Solution Approach 2:
The patent makes the camera system universal by enabling it to perform both standard imaging functions and localization functions simultaneously. The same camera captures both the visual scene for AR rendering and the feature points needed for SLAM, eliminating the need for separate marker detection hardware and simplifying user operation.
2Manufacturing precision
If AR markers are used for scale indication, then manufacturing precision of scale measurement is improved, but loss of time increases due to the need to position markers before gameplay
Solution Approach 1:
The patent performs preliminary action by pre-detecting and storing three-dimensional positions of environmental features during the SLAM mapping phase. This pre-established spatial map allows for immediate scale calculation during AR rendering without requiring real-time marker positioning, eliminating setup time while maintaining measurement accuracy.
Solution Approach 2:
The system makes the environment self-service for scale measurement by using naturally occurring features of objects (such as their inherent size and shape) as reference points. The system automatically detects and utilizes these features without requiring users to attach or position any external measurement aids, enabling immediate gameplay without setup.

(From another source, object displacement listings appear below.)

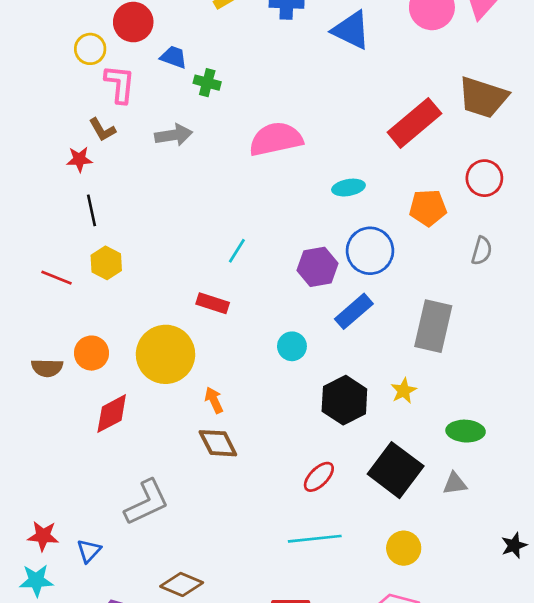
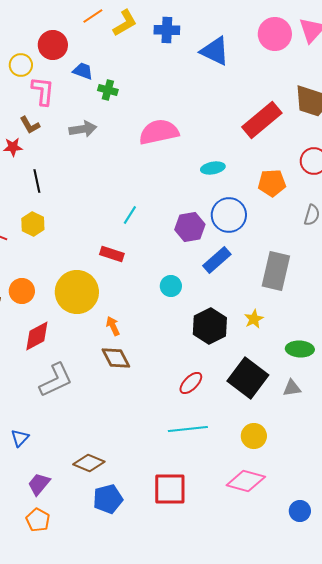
black line: (91, 210) -> (37, 181), moved
gray L-shape: (147, 502) -> (56, 380), moved

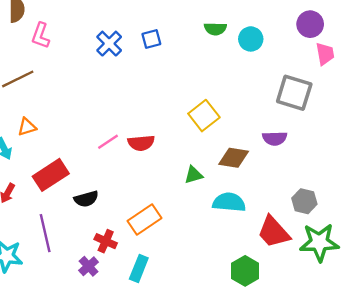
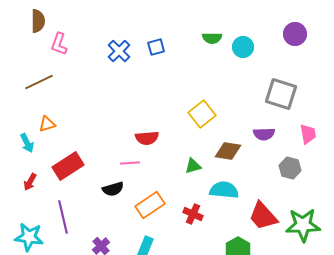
pink trapezoid: (325, 54) -> (308, 134), moved
pink line: (108, 142) -> (130, 163), moved, turned 30
black semicircle: (86, 199) -> (113, 189), moved
gray hexagon: (304, 201) -> (290, 168), moved
red cross: (106, 241) -> (193, 214), moved

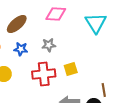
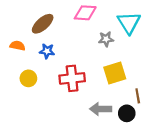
gray star: (49, 45) -> (106, 39), moved
yellow square: (71, 69) -> (115, 73), moved, size x1.5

3Adaptability or versatility
If simultaneous localization and mapping is implemented without AR markers, then adaptability to different environments is improved, but device complexity increases due to iterative processing requirements
Solution Approach 1:
The patent segments the complex SLAM processing into distinct functional modules: feature detection, feature tracking, map building, and camera pose estimation. This modular segmentation allows the system to handle different environment types independently while managing processing complexity through organized, reusable components that can be selectively activated.
Data Source
AI summary
A method generates a three-dimensional map of a region from successive images of that region captured from different camera poses. The method captures successive images of the region, detects a gravitational vertical direction in respect of each captured image, detects feature points within the captured images and designates a subset of the captured images as a set of keyframes each having respective sets of image position data representing image positions of landmark points detected as feature points in that image. The method also includes, for a captured image (i) deriving a camera pose from detected feature points in the image; (ii) rotating the gravitational vertical direction to the coordinates of a reference keyframe using the camera poses derived for that image and the reference keyframe; and (iii) comparing the rotated direction with the actual gravitational vertical direction for the reference keyframe to detect a quality measure of that image.